JD Edwards Inventory Reconciliation – Resolving the Top 6 Issues (Part 2)

    JD Edwards Inventory Reconciliation – Resolving the Top 6 Issues (Part 2)

    Edward Gutkowski - Chief Architect RapidReconciler

    JDE inventory Reconcilation IssuesBack in December, I started this series about the top 6 JD Edwards inventory reconciliation issues discussing DMAAI’s. After a couple of important diversions, we are now back on track! In this article let us discuss the proper way of controlling GL class code changes in reference to items in inventory …

    First, what is a GL class code? This code is 4 characters in length, is assigned by item, and is located in several places across many modules in JD Edwards EnterpriseOne.
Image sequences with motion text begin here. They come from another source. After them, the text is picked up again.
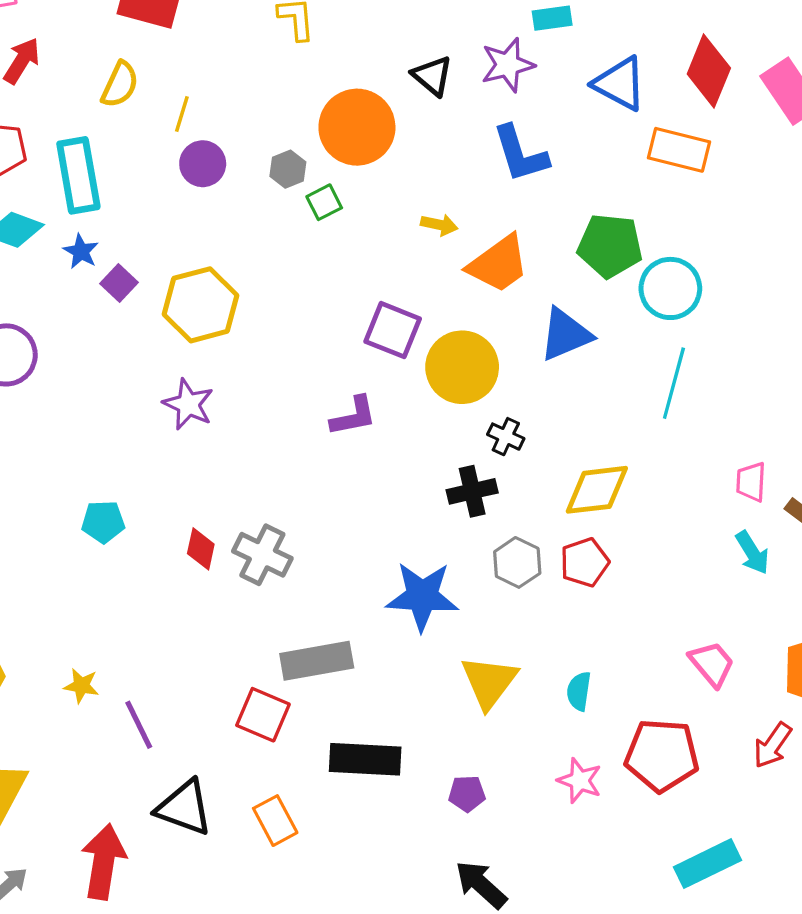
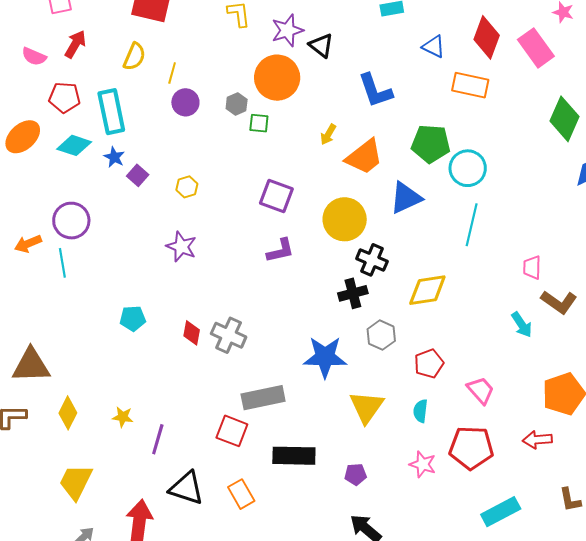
purple star: (508, 65) -> (287, 30), moved
blue triangle: (620, 84) -> (434, 47), size x0.7
green square: (324, 202) -> (259, 123), turned 35
yellow arrow: (439, 225) -> (328, 134), turned 110
yellow hexagon: (200, 305) -> (187, 187), size x0.5
purple square: (393, 330) -> (276, 196), moved
black cross: (506, 437) -> (372, 260), size x1.4
pink trapezoid: (751, 482) -> (532, 267), moved
red pentagon: (585, 562) -> (429, 364), moved
pink trapezoid: (712, 664) -> (481, 390), moved
purple line: (139, 725) -> (158, 439), turned 44
red arrow: (772, 745) -> (537, 440), turned 52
It is assigned when a new item is created as part of the item master set up, and then gets propagated down to item branch, location, sales order, and purchase order records. It is also an integral part of the distribution/manufacturing automatic accounting instruction (DMAAI) configuration. So, what is the issue we speak of? An issue may occur when one of these codes needs to be changed. JDE E1 allows changes to each of the individual fields without checking if there is any quantity on hand. This, in my opinion, is a mistake. GL Class codes should only be changed when the quantity on hand for the item is zero! Not following this rule can and will cause reconciling items at period end.

    How is that possible? Consider the scenarios below. In scenario 1, the item was misclassified as a finished good and needed to be changed, but a receipt for $100 has already occurred. The GL class code was changed between the OV and the subsequent IM transaction while there was a quantity on hand. The IM then credited the raw material account because of the code change. Finished goods were never relieved, causing an account discrepancy!

    The lesson learned here is there should be a process when changing a GL class code on an item or it will cause a JDE inventory reconciliation issue. Make sure the quantity on hand is at 0 before making the change. It may be a little more complicated but, in the end, can save you reconciliation headaches! With scenario 2, the quantity on hand was adjusted out BEFORE the gl class code was changed. The first IA transaction zeroed out the finished goods account properly. Once the code was changed, the second IA debited the raw material account in preparation for the relief with the IM transaction. All is as it should be!